Doctor Larry Young discusses evidence of a relationship between oxytocin and autism, speculating that oxytocin may be used to treat autism.
Our work in animals shows that oxytocin, for example, is really involved in activating the brain’s social circuitry, in promoting social interactions [and] engagement with others. In autism, that system is really disabled. The autistic individuals have difficulty interacting with others, they have difficulty interpreting social cues, processing social information. They are less motivated to engage in social interactions and eye contact and things of that nature.
So one possibility is that perhaps given oxytocin’s role in promoting social interactions, that maybe in autism there is a disruption in the oxytocin system. There is some evidence of that; for example, autistic individuals have been shown to have decreased oxytocin levels in their plasma compared to non-autistic individuals. That was a single paper, but it sort of suggested that it could be important.

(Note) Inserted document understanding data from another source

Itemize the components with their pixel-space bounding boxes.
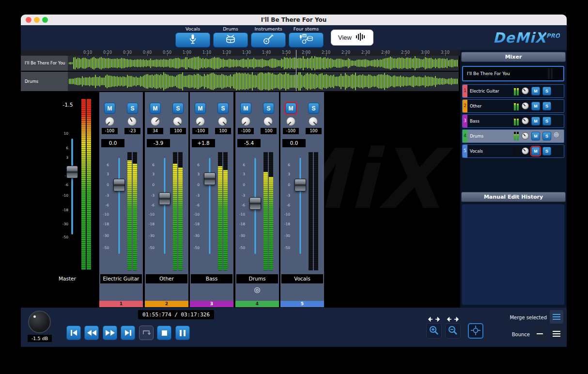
skip-start-button[interactable]: [66, 326, 81, 340]
separation-knob[interactable]: [127, 117, 137, 126]
focus-icon[interactable]: ◎: [235, 285, 279, 294]
pan-knob[interactable]: [522, 147, 529, 155]
scale-label: 6: [56, 146, 68, 150]
mixer-track-row[interactable]: 4 Drums M S ◎: [462, 129, 564, 143]
pan-knob[interactable]: [286, 117, 295, 126]
skip-end-button[interactable]: [121, 326, 135, 340]
scale-label: 0: [146, 183, 155, 187]
scale-label: 10: [56, 132, 68, 136]
mute-button[interactable]: M: [104, 103, 115, 114]
mixer-sidebar: Mixer I'll Be There For You 1 Electric G…: [460, 50, 567, 308]
track-name: Vocals: [470, 145, 483, 157]
scale-label: -6: [191, 203, 200, 207]
separation-knob[interactable]: [309, 117, 318, 126]
volume-knob[interactable]: [28, 311, 51, 333]
mixer-track-row[interactable]: 3 Bass M S ◎: [462, 114, 564, 128]
zoom-out-button[interactable]: [445, 323, 461, 339]
separation-knob[interactable]: [218, 117, 227, 126]
solo-button[interactable]: S: [542, 117, 551, 125]
knob-indicator: [523, 104, 526, 107]
mixer-track-row[interactable]: 1 Electric Guitar M S ◎: [462, 84, 564, 98]
solo-button[interactable]: S: [127, 103, 138, 114]
separation-knob[interactable]: [263, 117, 273, 126]
app-window: I'll Be There For You Vocals Drums Instr…: [21, 15, 567, 347]
fader-scale: 630-3-6-10-18-30-50: [281, 152, 290, 270]
stop-button[interactable]: [157, 326, 171, 340]
mixer-track-row[interactable]: 2 Other M S ◎: [462, 99, 564, 113]
track-name: Bass: [470, 115, 480, 127]
scale-label: 0: [281, 183, 290, 187]
scale-label: -50: [56, 235, 68, 239]
zoom-in-button[interactable]: [426, 323, 442, 339]
mute-button[interactable]: M: [150, 103, 161, 114]
rewind-button[interactable]: [84, 326, 99, 340]
drums-stem-button[interactable]: [213, 32, 248, 47]
four-stems-button[interactable]: [289, 32, 324, 47]
fader-handle[interactable]: [113, 179, 125, 191]
knob-indicator: [313, 122, 316, 125]
pan-knob[interactable]: [241, 117, 250, 126]
mute-button[interactable]: M: [531, 132, 540, 140]
mixer-master-row[interactable]: I'll Be There For You: [462, 66, 564, 81]
master-fader-handle[interactable]: [66, 166, 78, 178]
separation-knob[interactable]: [173, 117, 182, 126]
mute-button[interactable]: M: [531, 147, 540, 156]
waveform-track-song[interactable]: [68, 56, 459, 71]
focus-icon[interactable]: ◎: [554, 131, 558, 138]
knob-indicator: [197, 122, 201, 125]
pan-knob[interactable]: [151, 117, 160, 126]
scale-label: -3: [236, 194, 245, 198]
solo-button[interactable]: S: [217, 103, 229, 114]
mute-button[interactable]: M: [195, 103, 206, 114]
pan-knob[interactable]: [522, 117, 529, 125]
vocals-stem-button[interactable]: [175, 32, 210, 47]
mixer-track-row[interactable]: 5 Vocals M S ◎: [462, 144, 564, 158]
solo-button[interactable]: S: [542, 147, 551, 156]
pan-knob[interactable]: [522, 87, 529, 94]
knob-indicator: [523, 134, 526, 137]
view-button[interactable]: View: [331, 30, 373, 46]
instruments-stem-button[interactable]: [251, 32, 286, 47]
knob-indicator: [129, 118, 132, 122]
solo-button[interactable]: S: [308, 103, 319, 114]
mute-button[interactable]: M: [285, 103, 296, 114]
solo-button[interactable]: S: [542, 102, 551, 110]
bounce-remove-button[interactable]: [533, 327, 546, 341]
pan-knob[interactable]: [522, 102, 529, 109]
waveform-track-drums[interactable]: [68, 72, 459, 91]
knob-value-readout: 100: [306, 128, 322, 134]
pan-knob[interactable]: [105, 117, 114, 126]
mute-button[interactable]: M: [531, 117, 540, 125]
fader-handle[interactable]: [159, 192, 170, 205]
channel-number: 3: [190, 301, 233, 307]
locate-playhead-button[interactable]: [468, 323, 483, 339]
mute-button[interactable]: M: [240, 103, 251, 114]
microphone-icon: [187, 33, 199, 47]
pause-button[interactable]: [175, 326, 190, 340]
bounce-options-button[interactable]: [550, 327, 563, 341]
knob-indicator: [243, 122, 246, 125]
fader-scale: 630-3-6-10-18-30-50: [236, 152, 245, 270]
fader-area: 630-3-6-10-18-30-50: [99, 152, 143, 270]
mute-button[interactable]: M: [531, 87, 540, 95]
knob-indicator: [33, 315, 36, 318]
solo-button[interactable]: S: [542, 132, 551, 140]
solo-button[interactable]: S: [172, 103, 184, 114]
fast-forward-button[interactable]: [103, 326, 117, 340]
solo-button[interactable]: S: [263, 103, 274, 114]
channel-number: 4: [235, 301, 279, 307]
fader-handle[interactable]: [249, 197, 261, 210]
fader-handle[interactable]: [204, 172, 216, 185]
playhead[interactable]: [296, 50, 296, 91]
loop-button[interactable]: [139, 326, 154, 340]
pan-knob[interactable]: [522, 132, 529, 140]
scale-label: -50: [236, 246, 245, 250]
logo-text: DeMiX: [493, 30, 546, 46]
fader-handle[interactable]: [294, 179, 306, 191]
master-track-name: I'll Be There For You: [467, 67, 510, 80]
scale-label: -10: [56, 194, 68, 198]
merge-options-button[interactable]: [550, 310, 563, 324]
mute-button[interactable]: M: [531, 102, 540, 110]
solo-button[interactable]: S: [542, 87, 551, 95]
pan-knob[interactable]: [196, 117, 205, 126]
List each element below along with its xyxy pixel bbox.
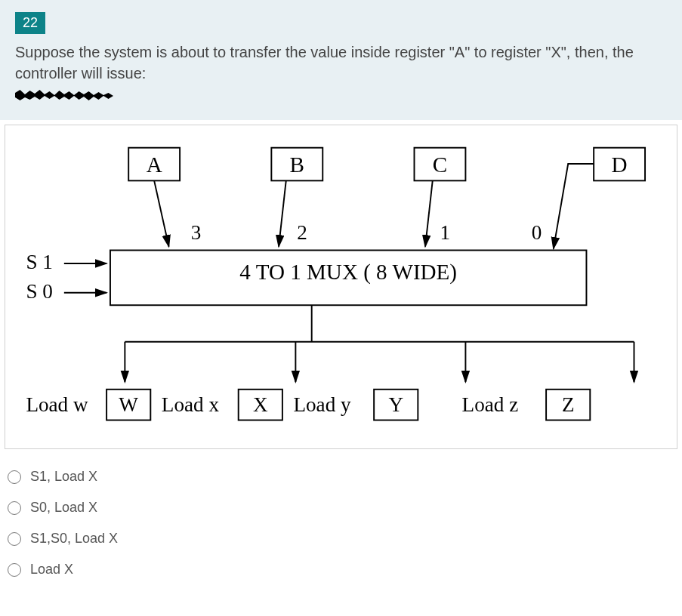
diagram-container: A B C D 3 2 1 0 4 TO 1 MUX ( 8 WIDE) S 1… <box>5 125 677 449</box>
option-2[interactable]: S0, Load X <box>8 500 674 516</box>
svg-text:Z: Z <box>562 393 575 416</box>
select-s1-label: S 1 <box>26 251 52 273</box>
svg-text:A: A <box>147 152 162 177</box>
circuit-diagram: A B C D 3 2 1 0 4 TO 1 MUX ( 8 WIDE) S 1… <box>20 140 662 433</box>
svg-text:X: X <box>253 393 268 416</box>
svg-text:B: B <box>290 152 304 177</box>
option-4[interactable]: Load X <box>8 562 674 578</box>
option-3-label: S1,S0, Load X <box>30 531 118 547</box>
option-4-label: Load X <box>30 562 73 578</box>
register-b: B <box>271 148 322 181</box>
wire-d-to-mux <box>554 164 594 249</box>
question-header: 22 Suppose the system is about to transf… <box>0 0 682 120</box>
svg-text:D: D <box>612 152 628 177</box>
answer-options: S1, Load X S0, Load X S1,S0, Load X Load… <box>0 454 682 608</box>
question-prompt: Suppose the system is about to transfer … <box>15 42 667 84</box>
mux-input-3: 3 <box>191 221 202 244</box>
mux-input-1: 1 <box>440 221 450 244</box>
option-2-radio[interactable] <box>8 501 21 515</box>
mux-label: 4 TO 1 MUX ( 8 WIDE) <box>239 260 457 285</box>
wire-a-to-mux <box>154 180 168 246</box>
svg-text:C: C <box>433 152 447 177</box>
register-d: D <box>594 148 645 181</box>
option-1[interactable]: S1, Load X <box>8 469 674 485</box>
register-a: A <box>128 148 180 181</box>
redaction-scribble <box>15 87 113 102</box>
svg-text:Y: Y <box>388 393 403 416</box>
mux-input-2: 2 <box>297 221 307 244</box>
select-s0-label: S 0 <box>26 280 52 303</box>
question-number-badge: 22 <box>15 12 45 34</box>
load-x-label: Load x <box>162 393 220 416</box>
option-4-radio[interactable] <box>8 563 21 577</box>
wire-c-to-mux <box>425 180 433 246</box>
mux-input-0: 0 <box>532 221 542 244</box>
register-c: C <box>415 148 466 181</box>
option-1-radio[interactable] <box>8 470 21 484</box>
option-3-radio[interactable] <box>8 532 21 546</box>
option-1-label: S1, Load X <box>30 469 97 485</box>
option-2-label: S0, Load X <box>30 500 97 516</box>
option-3[interactable]: S1,S0, Load X <box>8 531 674 547</box>
load-w-label: Load w <box>26 393 88 416</box>
load-z-label: Load z <box>462 393 519 416</box>
svg-text:W: W <box>119 393 138 416</box>
wire-b-to-mux <box>279 180 286 246</box>
load-y-label: Load y <box>293 393 351 416</box>
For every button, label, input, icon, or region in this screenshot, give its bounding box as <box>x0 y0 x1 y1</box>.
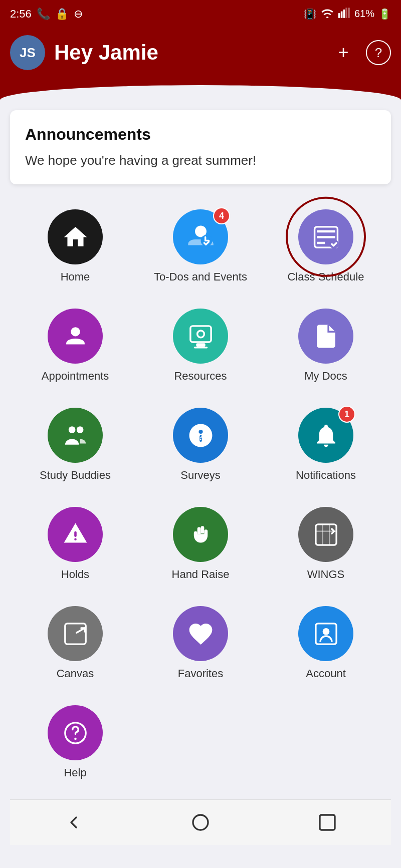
svg-rect-9 <box>190 326 211 342</box>
svg-point-16 <box>76 426 83 433</box>
grid-item-my-docs[interactable]: My Docs <box>266 299 386 393</box>
grid-item-account[interactable]: Account <box>266 596 386 690</box>
grid-item-study-buddies[interactable]: Study Buddies <box>15 398 135 492</box>
svg-point-30 <box>193 815 208 830</box>
back-icon <box>64 812 84 832</box>
grid-item-appointments[interactable]: Appointments <box>15 299 135 393</box>
svg-rect-20 <box>74 531 77 537</box>
svg-rect-4 <box>348 8 350 18</box>
time: 2:56 <box>10 8 32 21</box>
help-icon-circle <box>48 705 103 760</box>
announcements-title: Announcements <box>25 125 376 144</box>
status-bar: 2:56 📞 🔒 ⊖ 📳 61% 🔋 <box>0 0 401 28</box>
back-button[interactable] <box>59 807 89 837</box>
vibrate-icon: 📳 <box>304 8 316 20</box>
favorites-icon-circle <box>173 606 228 661</box>
favorites-icon <box>187 620 215 648</box>
class-schedule-icon-circle <box>298 209 353 264</box>
appointments-icon <box>62 323 89 350</box>
grid-item-notifications[interactable]: 1 Notifications <box>266 398 386 492</box>
notifications-icon <box>312 422 340 449</box>
class-schedule-label: Class Schedule <box>288 270 364 283</box>
grid-item-wings[interactable]: WINGS <box>266 497 386 591</box>
status-right: 📳 61% 🔋 <box>304 7 391 21</box>
announcements-message: We hope you're having a great summer! <box>25 151 376 169</box>
grid-item-favorites[interactable]: Favorites <box>140 596 261 690</box>
header-actions: + ? <box>331 40 391 65</box>
help-icon <box>62 719 89 747</box>
resources-icon-circle <box>173 309 228 364</box>
surveys-icon: ? <box>187 422 215 449</box>
notifications-label: Notifications <box>296 469 356 482</box>
svg-rect-11 <box>196 343 205 347</box>
header-greeting: Hey Jamie <box>54 41 158 65</box>
surveys-icon-circle: ? <box>173 408 228 463</box>
account-icon-circle <box>298 606 353 661</box>
resources-label: Resources <box>174 370 227 383</box>
grid-item-surveys[interactable]: ? Surveys <box>140 398 261 492</box>
study-buddies-label: Study Buddies <box>40 469 111 482</box>
svg-rect-12 <box>193 347 208 348</box>
svg-rect-1 <box>341 12 343 18</box>
grid-item-resources[interactable]: Resources <box>140 299 261 393</box>
battery-text: 61% <box>354 8 374 20</box>
avatar: JS <box>10 35 45 70</box>
svg-rect-0 <box>338 13 340 18</box>
svg-point-27 <box>322 628 329 635</box>
my-docs-label: My Docs <box>304 370 347 383</box>
svg-point-21 <box>74 538 77 540</box>
class-schedule-icon <box>312 223 340 251</box>
study-buddies-icon-circle <box>48 408 103 463</box>
resources-icon <box>187 323 215 350</box>
todos-icon-circle: 4 <box>173 209 228 264</box>
home-icon-circle <box>48 209 103 264</box>
header-curve <box>0 85 401 100</box>
holds-icon-circle <box>48 507 103 562</box>
notifications-icon-circle: 1 <box>298 408 353 463</box>
home-icon <box>62 223 89 251</box>
svg-point-10 <box>197 331 204 338</box>
svg-text:?: ? <box>197 432 203 442</box>
holds-icon <box>62 521 89 548</box>
grid-item-holds[interactable]: Holds <box>15 497 135 591</box>
hand-raise-icon-circle <box>173 507 228 562</box>
holds-label: Holds <box>61 568 89 581</box>
wings-label: WINGS <box>307 568 345 581</box>
home-nav-button[interactable] <box>185 807 216 837</box>
canvas-icon <box>62 620 89 648</box>
grid-item-canvas[interactable]: Canvas <box>15 596 135 690</box>
grid-item-home[interactable]: Home <box>15 199 135 294</box>
svg-point-8 <box>71 327 80 336</box>
svg-point-15 <box>68 426 75 433</box>
todos-label: To-Dos and Events <box>154 270 247 283</box>
study-buddies-icon <box>62 422 89 449</box>
svg-rect-24 <box>65 624 85 644</box>
grid-item-hand-raise[interactable]: Hand Raise <box>140 497 261 591</box>
help-button[interactable]: ? <box>366 40 391 65</box>
battery-icon: 🔋 <box>378 8 391 20</box>
my-docs-icon <box>312 323 340 350</box>
grid-item-class-schedule[interactable]: Class Schedule <box>266 199 386 294</box>
signal-icon <box>338 7 350 21</box>
grid-item-help[interactable]: Help <box>15 695 135 789</box>
hand-raise-icon <box>187 521 215 548</box>
help-label: Help <box>64 766 86 779</box>
appointments-label: Appointments <box>42 370 109 383</box>
add-button[interactable]: + <box>331 40 356 65</box>
favorites-label: Favorites <box>178 667 223 680</box>
todos-badge: 4 <box>213 207 230 224</box>
header-left: JS Hey Jamie <box>10 35 158 70</box>
main-content: Announcements We hope you're having a gr… <box>0 100 401 855</box>
announcements-card: Announcements We hope you're having a gr… <box>10 110 391 184</box>
canvas-icon-circle <box>48 606 103 661</box>
dnd-icon: ⊖ <box>74 8 83 21</box>
grid-item-todos[interactable]: 4 To-Dos and Events <box>140 199 261 294</box>
lock-icon: 🔒 <box>55 8 69 21</box>
app-grid: Home 4 To-Dos and Events <box>10 199 391 789</box>
status-left: 2:56 📞 🔒 ⊖ <box>10 8 83 21</box>
wifi-icon <box>320 7 334 21</box>
recent-apps-button[interactable] <box>312 807 342 837</box>
hand-raise-label: Hand Raise <box>172 568 230 581</box>
svg-rect-2 <box>343 10 345 18</box>
my-docs-icon-circle <box>298 309 353 364</box>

There are also other genetic studies that have found associations between differences in the oxytocin receptor gene and individuals with autism. So the genetic oxytocin system may contribute to the behavioral differences.
But even if the oxytocin system is not an explanation for autism, perhaps it could be a therapy because if oxytocin promotes social engagement, promotes social cognition, then perhaps in individuals who have disrupted social engagement such as in autism, you could alleviate some of that by driving the oxytocin system. For example, if you had a drug that could activate the oxytocin receptors in the reward areas, maybe you could give that to autistic individuals and it would make it such that social interactions were actually rewarding to them and promoting behavior.